The following Posters will be presented at Refsq:
1. Managing Requirements Interdependencies in Agile Software Development: A Preliminary Result
Abstract: Currently managing requirement interdependencies using Agile practices is relatively unexplored. This study explores the state of practice of managing requirements interdependencies in Agile software development through a survey. A total of 52 complete responses were obtained, with 50% of the respondents suggesting that they consider requirements interdependencies. The preliminary result indicates that requirements interdependencies become a greater concern as the project and product complexity increases
2. Reviewing Inconsistent Behavioral Properties
Jennifer Brings and Marian Daun
Abstract: During model-based engineering numerous diagrams are created, some of which document the same behavioral properties of the system from different perspectives. In industrial practice these diagrams are often developed or revised independently of each other. In consequence, inconsistencies will almost inevitably arise during the development. This situation may, for example, occur in function-centered engineering when just one of the two main artifacts, the behavioral requirements or the functional design, is updated with new or changed stakeholder intentions.

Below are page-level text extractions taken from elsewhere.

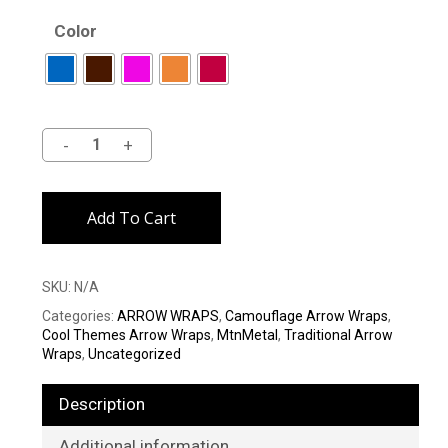
Color
Alternative:
Add To Cart
SKU:
N/A
Categories:
ARROW WRAPS
,
Camouflage Arrow Wraps
,
Cool Themes Arrow Wraps
,
MtnMetal
,
Traditional Arrow
Wraps
,
Uncategorized
Description
Additional information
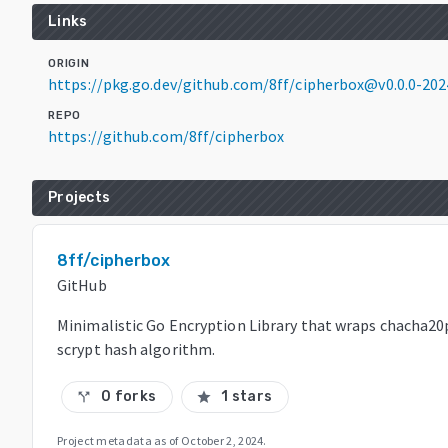
Links
ORIGIN
https://pkg.go.dev/github.com/8ff/cipherbox@v0.0.0-20
REPO
https://github.com/8ff/cipherbox
Projects
8ff/cipherbox
GitHub
Minimalistic Go Encryption Library that wraps chacha20
scrypt hash algorithm.
0 forks
1 stars
call_split
star
Project metadata as of
October 2, 2024
.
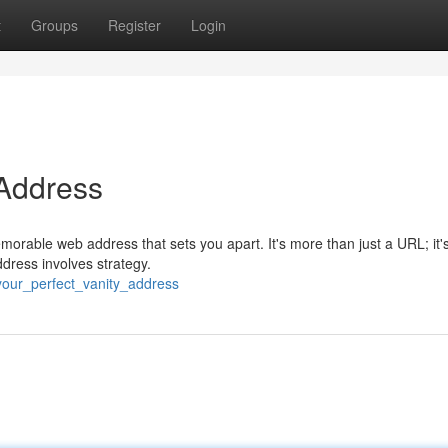
t
Groups
Register
Login
 Address
morable web address that sets you apart. It's more than just a URL; it'
ddress involves strategy.
your_perfect_vanity_address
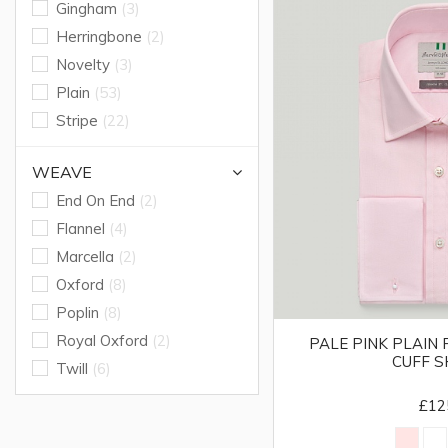
Gingham
(3)
Herringbone
(2)
Novelty
(3)
Plain
(53)
Stripe
(22)
WEAVE
End On End
(2)
Flannel
(4)
Marcella
(2)
Oxford
(8)
Poplin
(8)
Royal Oxford
(2)
PALE PINK PLAIN
CUFF S
Twill
(6)
£12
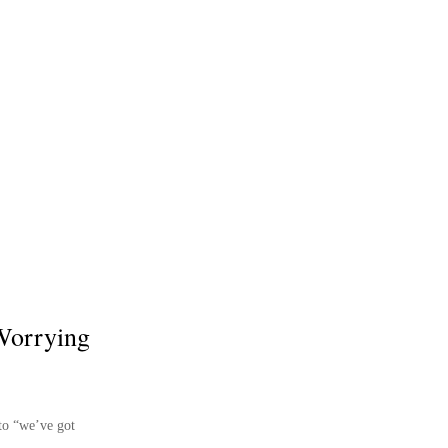
 Worrying
nto “we’ve got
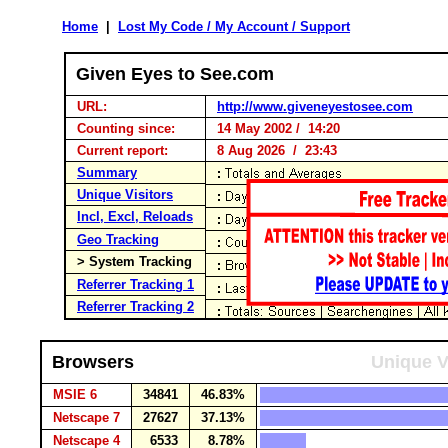
Home
|
Lost My Code / My Account / Support
Given Eyes to See.com
URL:
http://www.giveneyestosee.com
Counting since:
14 May 2002 / 14:20
Current report:
8 Aug 2026 / 23:43
Summary
Unique Visitors
Incl, Excl, Reloads
Geo Tracking
> System Tracking
Referrer Tracking 1
Referrer Tracking 2
Browsers
Unique V
MSIE 6
34841
46.83%
Netscape 7
27627
37.13%
Netscape 4
6533
8.78%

While it is possible to automatically detect these inconsistencies, it is impossible to resolve them automatically if it is unclear, whether the requirements are up-to-date. Hence, manual reviews are needed to determine the current stakeholder intentions and to ensure their correct representation in requirements and later on in design artifacts. Manual reviews, however, tend to be error prone and time consuming. To aid manual reviews of model-based specifications and in particular, the review of behavioral requirements and functional design, we proposed the use of a dedicated review model, which represents both artifacts within one model. Experiments have shown that the use of the review model increases effectiveness, efficiency, user-confidence, and supportiveness compared to the review of the two original artifacts. However, so far the distinction between consistencies and inconsistencies has only been made for entire diagrams in the review model. This may lead to the review model containing two very similar diagrams. To further investigate whether an integrated representation of two inconsistent behavioral properties not only in the review model at large, but in one single diagram can improve manual reviews even more, we extended our approach to automatically merge two inconsistent basic message sequence charts.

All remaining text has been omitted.